Bioassay and Microscopy

To measure inhibition on a preformed biofilm, we performed a phenotypic assay with some modifications.[52] Briefly, strain of S. aureus UAMS-1 was cultured at 37 °C for 24 h on selective plates (ChromAgar BD Biosciences), subcultured in tryptic soy broth (TSB) liquid media on an orbital shaker at 37 °C for 18–24 h. Cells were resuspended in brain heart infusion (BHI) medium enriched with 10% human serum (HS) at 37 °C. Following incubation, the cultures were sedimented by centrifugation (3600g) for 15 min, washed twice with PBS, and resuspended in BHI and adjusted the density of the cell suspension to 1 × 107 CFU/mL. Sterile 96-well polystyrene tissue culture plates (Falcon, Franklin lakes, NJ) were inoculated with 100 μL of the bacterial suspension. Plates were incubated at 37 °C for 3 h to allow biofilm formation and attachment, the culture supernatant from each well was decanted, and planktonic cells were removed by washing with PBS. After the washing steps, 2-fold serial dilutions were prepared in the 96-well polystyrene tissue culture plate containing BHI at a final volume of 100 μL per well. The final concentration of the Ag29 cluster (12–0.19 mM), 6-APA (48–0.10 mM), and the conjugate (6-APA 48–0.10 + Ag29 cluster 0.600–0.0011 mM) with medium without the agents as the nontreated control and the medium alone as the blank control. The viability of the biofilm on each individual well quantified by a luciferase viability assay (Presto blue) according to the manufacturer’s instructions.

Visualization of S. aureus Biofilm by Scanning Electron Microscopy (SEM)

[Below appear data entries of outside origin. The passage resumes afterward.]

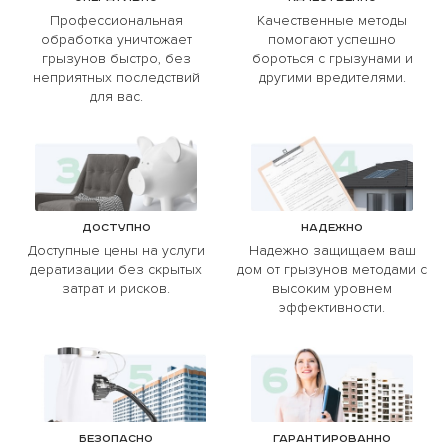
Профессиональная
Качественные методы
обработка уничтожает
помогают успешно
грызунов быстро, без
бороться с грызунами и
неприятных последствий
другими вредителями.
для вас.
Доступно
Надежно
Доступные цены на услуги
Надежно защищаем ваш
дератизации без скрытых
дом от грызунов методами с
затрат и рисков.
высоким уровнем
эффективности.
Безопасно
Гарантированно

Ultrastructural visualization of the inhibition of S. aureus biofilm was performed by SEM as in ref (14), in 6-well plates (Corning Incorporated, Corning, NY) with the mature biofilm treated with 6-APA, the conjugate, or Ag29RALA12 for 24 h at 37 °C. After treatment, the biofilms were washed with PBS and fixed with 4% formaldehyde and 1% glutaraldehyde in PBS at room temperature. 6-APA, the conjugate, and Ag29RALA12 were used at a concentration previously calculated to be the IC50. The samples were washed twice in PBS and post-fixed at room temperature in 1% osmium tetroxide (OsO4). For the drying of the samples, we used a graded ethanol series (25, 50, 75, and 95% ETOH). The dried specimens were then placed on copper grids to be observed with SEM in a Hitachi S-5500.